Sono macchine progettate appositamente per erogare una dose precisa e potente di luce UV-C. L’obiettivo? Eliminare i patogeni sugli strumenti, così puoi stare tranquillo sapendo che il tuo staff e i pazienti sono protetti dalle infezioni incrociate.
La Potenza Dietro il Processo
In uno studio dentistico, la potenza della luce deve essere perfetta. Non c’è spazio per supposizioni.
Perciò, progettiamo queste lampade ad alta emissione. Questa potenza garantisce che la luce UV-C raggiunga anche gli angoli nascosti dei vassoi degli strumenti. Abbiniamo la tensione e la potenza al layout riflettente della camera, che mantiene stabile la temperatura dell’arco della lampada. È così che garantiamo una dose letale di UV-C su tutta la camera, non solo sulla superficie.
Costruite per Durare
Al centro della lampada c’è una guaina di quarzo. L’abbiamo scelta perché lascia passare facilmente la luce UV-C e sopporta alte temperature. Può resistere agli shock termici causati da cicli rapidi di accensione e spegnimento senza creparsi.
Per la connessione, usiamo un connettore R7s. È una scelta pratica e industriale per un armadietto dentistico. Ti offre un contatto sicuro a due punti che gestisce l’alta corrente senza allentarsi. Inoltre, rende la sostituzione della lampada un’operazione semplice e rapida quando arriva il momento.

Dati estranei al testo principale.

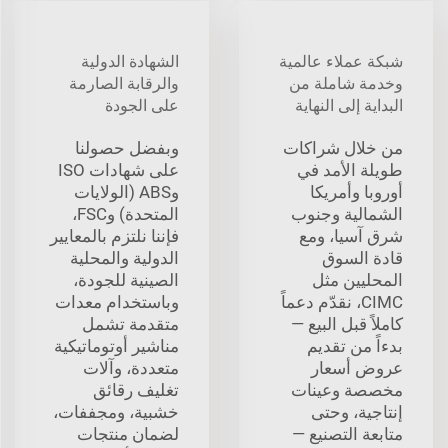
شبكة عملاء عالمية
الشهادة الدولية
وخدمة شاملة من
والرقابة الصارمة
البداية إلى النهاية
على الجودة
من خلال شراكات
وبفضل حصولنا
طويلة الأمد في
على شهادات ISO
أوروبا وأمريكا
وABS (الولايات
الشمالية وجنوب
المتحدة) وFSC،
شرق آسيا، ومع
فإننا نلتزم بالمعايير
قادة السوق
الدولية والمحلية
المحليين مثل
الصينية للجودة،
CIMC، نقدّم دعماً
وباستخدام معدات
كاملاً قبل البيع —
متقدمة تشمل
بدءاً من تقديم
مناشير أوتوماتيكية
عروض أسعار
متعددة، وآلات
مخصصة وعينات
تغليف رقائق
إنتاجية، وحتى
خشبية، ومجففات،
متابعة التصنيع —
لضمان منتجات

Prestazioni nel Mondo Reale
Queste lampade sono robuste. Sono costruite per affrontare il lavoro intenso di una clinica impegnata giorno dopo giorno.
Rendono i cicli di disinfezione veloci, mantenendo efficiente il ricambio degli strumenti.
Ma ecco il punto: quel tipo di prestazione ad alta emissione genera molto calore. Quindi, la ventilazione e il raffreddamento dell’armadietto devono essere all’altezza del compito. Se la camera si surriscalda troppo, la potenza della lampada inizia a diminuire.
Per questo progettiamo l’intero sistema come un insieme coordinato: la lampada, il riflettore e il flusso d’aria lavorano insieme. Il risultato è una sterilizzazione su cui puoi contare, turno dopo turno.